The day Charlie Kirk was killed, Dominic Durant’s 11-year-old daughter came home from her middle school in Tulsa, Okla., and told her father that her friends had been very upset about his death, and that they felt she should be upset, too. “I’m sad,” she said, tears in her eyes.
Durant struggled with how to respond. He, too, had been appalled by the act of violence. But his young daughter did not know much about Kirk, and he worried she would look him up on YouTube and come across the many ugly assertions the right-wing activist had made about Black Americans like them. For instance, Kirk had claimed that four prominent and successful Black women, who all went to Ivy League universities — Justice Ketanji Brown Jackson, the former first lady Michelle Obama, the TV host Joy-Ann Reid and former Representative Sheila Jackson Lee of Texas — did not “have the brain processing power to otherwise be taken really seriously” and had to “go steal a white person’s slot.” He’d argued that “Black America is poorer, more murderous, more dangerous” than when Black people were living under Jim Crow.

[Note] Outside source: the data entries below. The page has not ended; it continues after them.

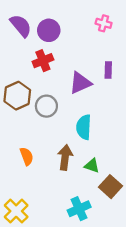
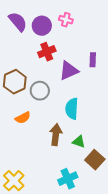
pink cross: (104, 23) -> (66, 20), moved
red cross: (43, 61) -> (47, 52), moved
orange semicircle: (27, 156) -> (23, 118), moved, turned 84

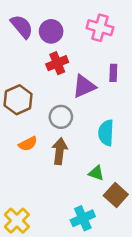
pink cross: (66, 20) -> (100, 28), moved, size x1.5
gray circle: (40, 91) -> (61, 117), moved
cyan semicircle: (72, 109) -> (106, 133), moved
brown arrow: (56, 135) -> (60, 151), moved

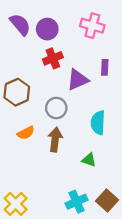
brown square: (116, 195) -> (107, 201), moved

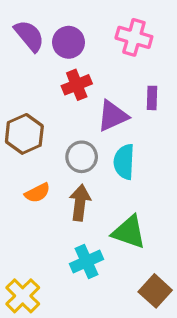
cyan semicircle: (98, 123) -> (124, 162), moved
green triangle: (89, 160) -> (129, 232), size x1.6
cyan cross: (77, 202) -> (87, 262), moved

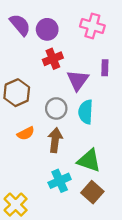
purple triangle: (113, 116) -> (78, 80), turned -30
brown square: (155, 291) -> (92, 192), moved

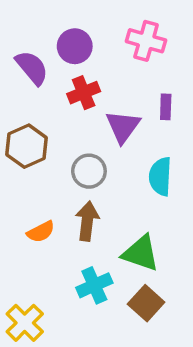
purple semicircle: (20, 25) -> (32, 68), moved
cyan semicircle: (86, 112) -> (160, 176), moved
orange semicircle: (26, 133) -> (41, 232), moved

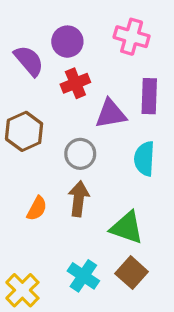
purple rectangle: (166, 107) -> (149, 96), size x1.5
purple triangle: (123, 127) -> (111, 114), turned 44
orange semicircle: (41, 232) -> (37, 208), turned -35
cyan cross: (94, 285) -> (83, 276), moved, turned -32

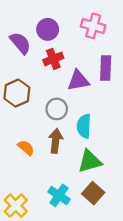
cyan semicircle: (144, 159) -> (84, 126), moved
orange semicircle: (37, 208) -> (26, 148), turned -78
green triangle: (127, 228) -> (90, 161), turned -35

Durant did not want his daughter thinking that because her friends were grieving him that the things Kirk had claimed were acceptable or right.
It was a difficult and heart-rending conversation, grappling with how his daughter’s classmates could admire a man who’d said such hurtful things. “I said it’s natural to be sad and I don’t want to change your opinion about being sad,” Durant recounted to me. “But I am explaining to you that the gentleman who just got shot was under the impression that you, as a young Black woman, don’t have the brain processing power. So I am explaining it to you to let you know what he said was wrong and not true.”

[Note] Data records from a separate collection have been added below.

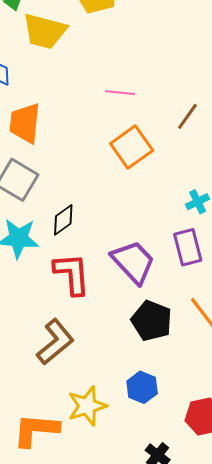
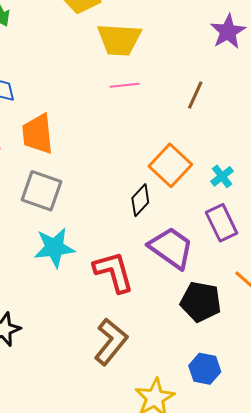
yellow trapezoid: (45, 31) -> (119, 40), moved
orange square: (132, 147) -> (170, 165), moved
black diamond: (63, 220) -> (140, 200), moved

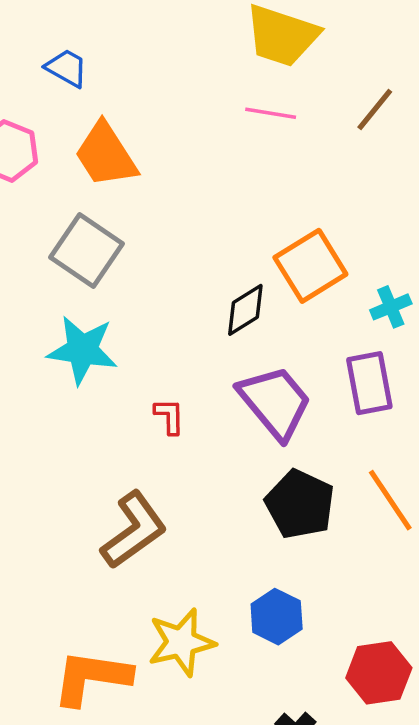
brown line: (195, 95) -> (375, 109), moved
orange trapezoid: (38, 134) -> (106, 155), turned -42
red L-shape: (114, 272) -> (169, 416), size x0.5

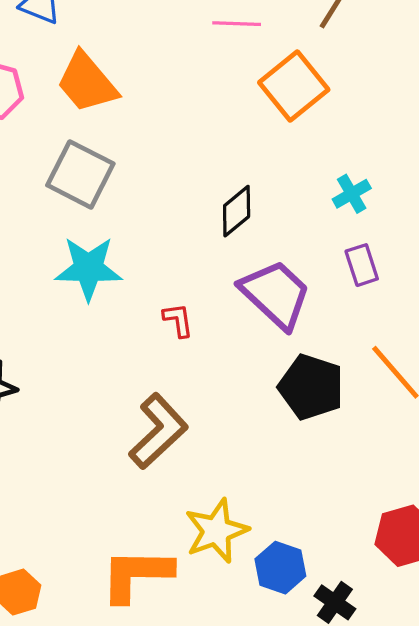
orange square: (310, 266) -> (294, 86), moved
cyan cross: (391, 307) -> (352, 194), moved
purple rectangle: (369, 383) -> (362, 265), size x0.7
blue hexagon: (277, 617) -> (280, 568), moved

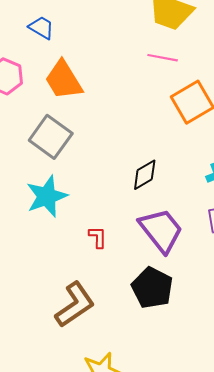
cyan star: (88, 268) -> (47, 196), turned -30
black pentagon: (311, 387) -> (152, 288), moved

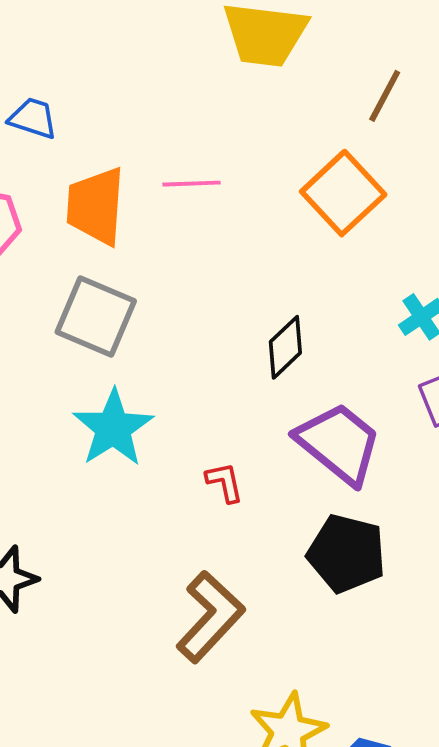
pink line: (163, 58) -> (191, 184), moved
orange trapezoid: (64, 80) -> (96, 206), turned 48

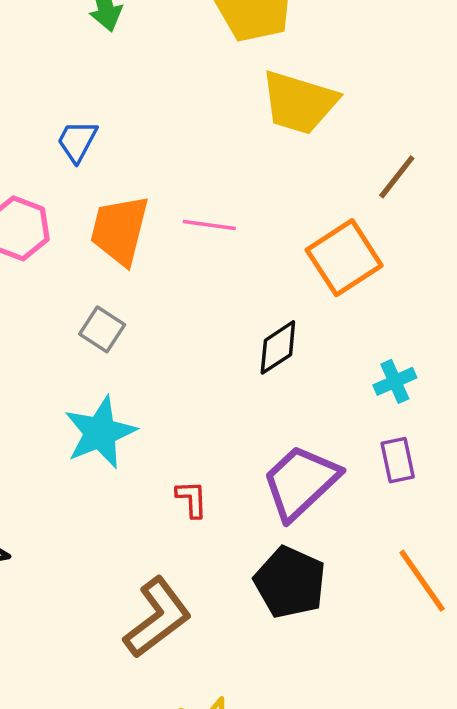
blue trapezoid: (33, 118) -> (77, 141), turned -90
gray square: (96, 317) -> (102, 329), size x0.6
black diamond: (285, 347) -> (278, 347), moved
purple trapezoid: (339, 443) -> (301, 482), turned -92

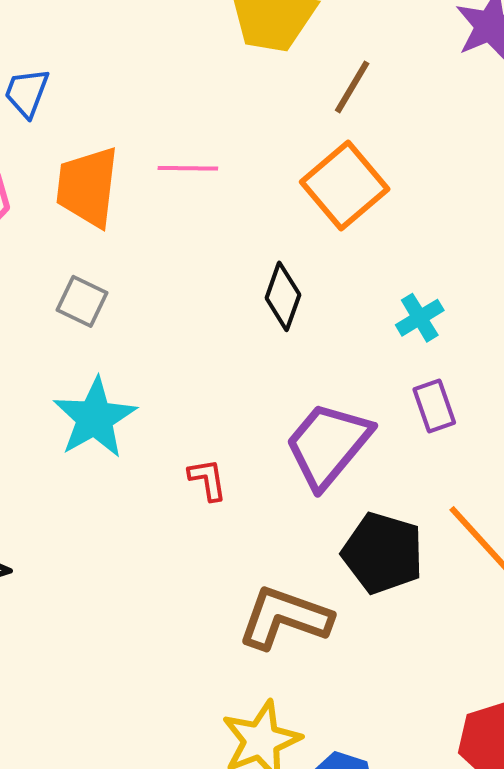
brown line: (397, 177) -> (352, 87), moved
black diamond: (278, 347) -> (283, 296), turned -30
black pentagon: (290, 582) -> (383, 553), moved
brown L-shape: (157, 618) -> (285, 618), moved, turned -116

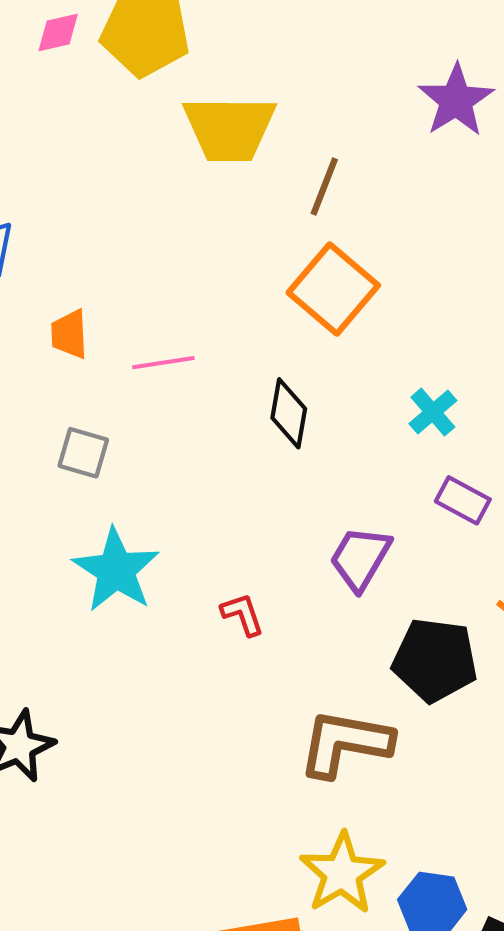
pink line: (188, 168) -> (163, 363), moved
orange trapezoid: (88, 187) -> (69, 334), size x0.6
purple rectangle: (434, 406) -> (463, 500), turned -33
purple trapezoid: (328, 445) -> (360, 558), size x0.7

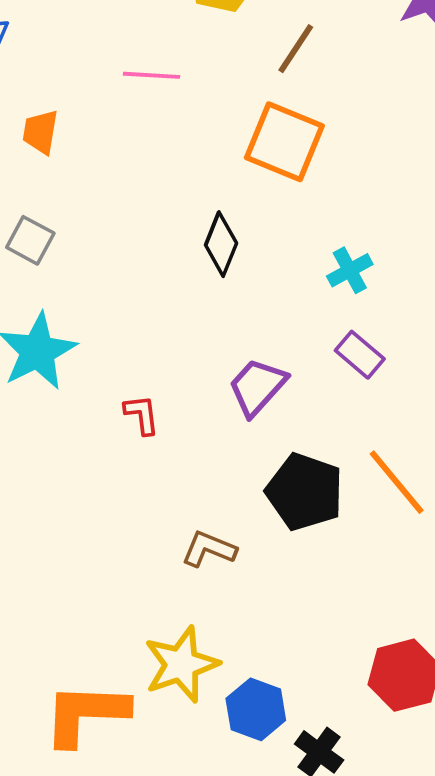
orange square: (333, 289) -> (284, 142), turned -30
pink line: (163, 363) -> (152, 75), moved
brown L-shape: (345, 743) -> (209, 549), size x0.6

As a Christian, Durant also felt he had to address Kirk’s version of Christianity, which condemned and disparaged people who are gay and transgender. Kirk once posted, “The pride and trans movements have always been about grooming kids.” And, in another instance, he had pointed to a passage in the Bible that said men who lay with other men “shall be stoned to death,” saying it “affirms God’s perfect law when it comes to sexual matters.”
This intolerance was not reflective of Durant’s own understanding of Jesus or the Gospel, nor the faith his family practiced. “I reminded her not to be a hypocritical Christian,” he said. ”I told her, You know, the Good Book, the Bible, says you judge a man as he lived, not as he died.”